It turns out, Rev. Ken Hutcherson never had a boycott organized to pressure Microsoft, Boeing and other corporations that support anti-discrimination legislation. But yesterday he told the AP that he did have a plan all along: to urge people to buy up the companies’ stock and then dump it all on May 1, to drive prices down.
Uh-huh.
[Rev. Hutcherson] says he wants to use the stock market to make a political point. But one market expert laughed at the idea.
“The chances of him being successful with that are slim to none, and slim just left town,” said Hans Olsen, chief investment officer at Bingham Legg Advisers.
Yeah, but the chances of him becoming the target of an SEC investigation are pretty darn good; such a conspiracy to manipulate the market is likely illegal. Whatever.
“For me to ask people not to buy their product would be stupid,” Hutcherson said. Instead, he wants his supporters to buy one or two shares over the next few months.
Yeah… sure… because that would be, um… “smart.” Forget for a moment that by Hutcherson’s own logic, if selling Microsoft stock en masse would drive the stock price down, then buying the stock en masse should drive the price up, resulting in a net impact of… nada.
But the most obvious problem with Hutcherson’s plan is that Microsoft has over 10.6 billion shares outstanding, with a total market valuation of about $280 billion. Over 63 million Microsoft shares are traded on a typical day. Large institutional traders would never “gamble their money on a political statement,” and even if Hutcherson’s fantasy stock boycott could manage to dump a few million shares (and it can’t,) the market wouldn’t even notice.
Apparently, Hutcherson is not only a bigoted, blustering liar, he’s also an idiot… and he’s being roundly skewered for his latest plan.
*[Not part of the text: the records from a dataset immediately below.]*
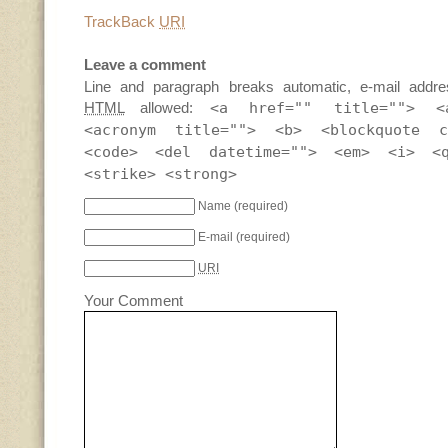
TrackBack
URI
Leave a comment
Line and paragraph breaks automatic, e-mail addre
HTML
allowed:
<a href="" title=""> <
<acronym title=""> <b> <blockquote c
<code> <del datetime=""> <em> <i> <
<strike> <strong>
Name
(required)
E-mail
(required)
URI
Your Comment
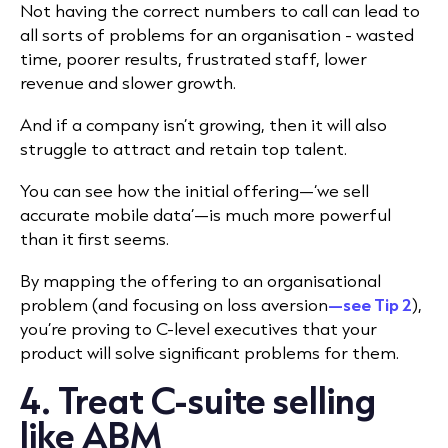
Not having the correct numbers to call can lead to
all sorts of problems for an organisation - wasted
time, poorer results, frustrated staff, lower
revenue and slower growth.
And if a company isn’t growing, then it will also
struggle to attract and retain top talent.
You can see how the initial offering—‘we sell
accurate mobile data’—is much more powerful
than it first seems.
By mapping the offering to an organisational
problem (and focusing on loss aversion
—see Tip 2
),
you’re proving to C-level executives that your
product will solve
significant problems for them.
4. Treat C-suite selling
like ABM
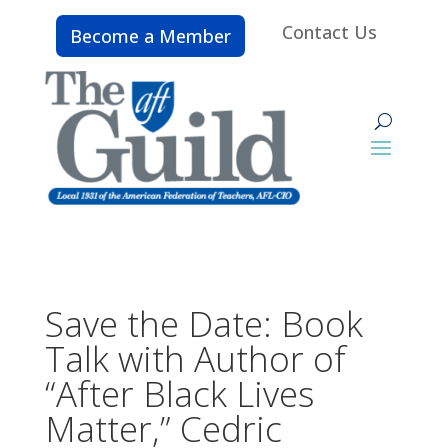
Contact Us
Become a Member
Save the Date: Book
Talk with Author of
“After Black Lives
Matter,” Cedric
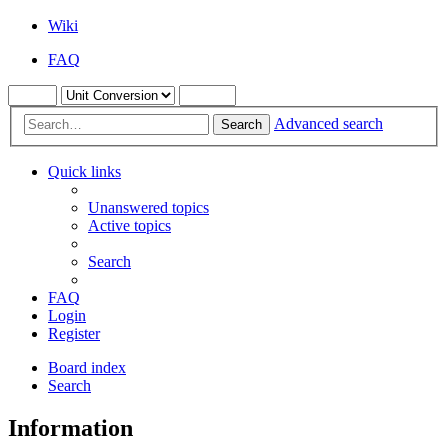
Wiki
FAQ
Advanced search
Search
Quick links
Unanswered topics
Active topics
Search
FAQ
Login
Register
Board index
Search
Information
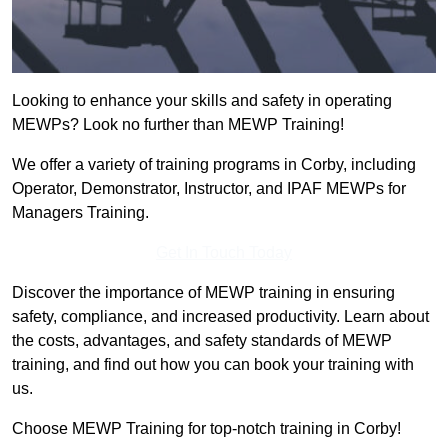
Looking to enhance your skills and safety in operating
MEWPs? Look no further than MEWP Training!
We offer a variety of training programs in Corby, including
Operator, Demonstrator, Instructor, and IPAF MEWPs for
Managers Training.
Get In Touch Today
Discover the importance of MEWP training in ensuring
safety, compliance, and increased productivity. Learn about
the costs, advantages, and safety standards of MEWP
training, and find out how you can book your training with
us.
Choose MEWP Training for top-notch training in Corby!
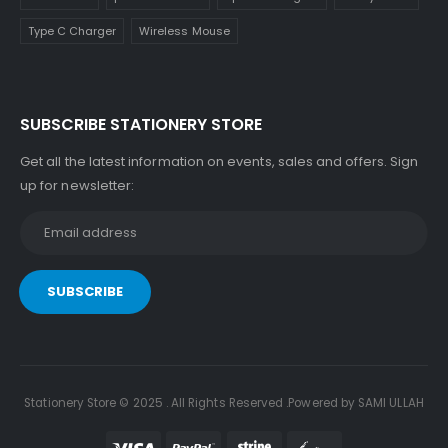
Type C Charger
Wireless Mouse
SUBSCRIBE STATIONERY STORE
Get all the latest information on events, sales and offers. Sign
up for newsletter:
Stationery Store © 2025 . All Rights Reserved .Powered by SAMI ULLAH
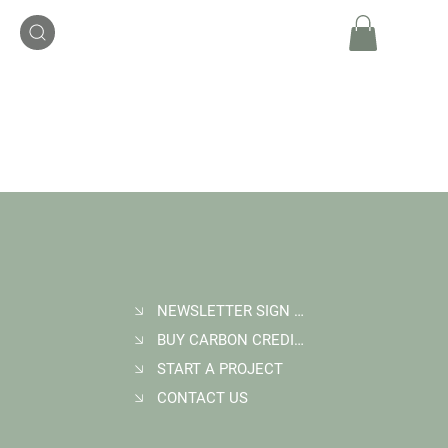
NEWSLETTER SIGN UP
BUY CARBON CREDITS
START A PROJECT
CONTACT US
John Aravosis at Americablog quips that the Right Wrong Reverend is “not exactly a walking billboard for intelligent design,” while Eli Sanders of The Stranger wonders if Hutcherson’s followers “may come to constitute one of the dumbest classes of investors in the market place.”
Last year, at the height of his anti-gay celebrity, eastside Rev. Ken Hutcherson told the New York Times that his grand ambition was to become ” the most feared man in America.”
Would he settle for the most laughed at man in America?
I suppose there’s always the maxim that all press is good press, but when it comes to publicly making a horse’s ass out of himself, Hutcherson is beginning to make our old friend Tim Eyman look like a fucking statesman.